▸ Problem to solve: The whole listing needs to be written out exactly, except for any images.

=== Begin Enclosure ===

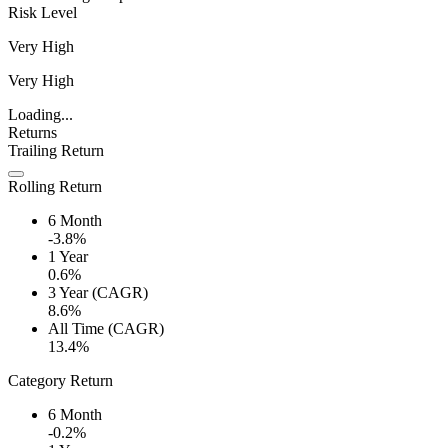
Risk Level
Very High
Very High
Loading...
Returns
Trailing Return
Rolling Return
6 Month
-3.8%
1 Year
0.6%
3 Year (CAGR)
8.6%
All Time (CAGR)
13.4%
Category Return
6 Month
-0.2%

=== End Enclosure ===

▸ Exercise response:
Risk Level
Very High
Very High
Loading...
Returns
Trailing Return
Rolling Return
6 Month
-3.8%
1 Year
0.6%
3 Year (CAGR)
8.6%
All Time (CAGR)
13.4%
Category Return
6 Month
-0.2%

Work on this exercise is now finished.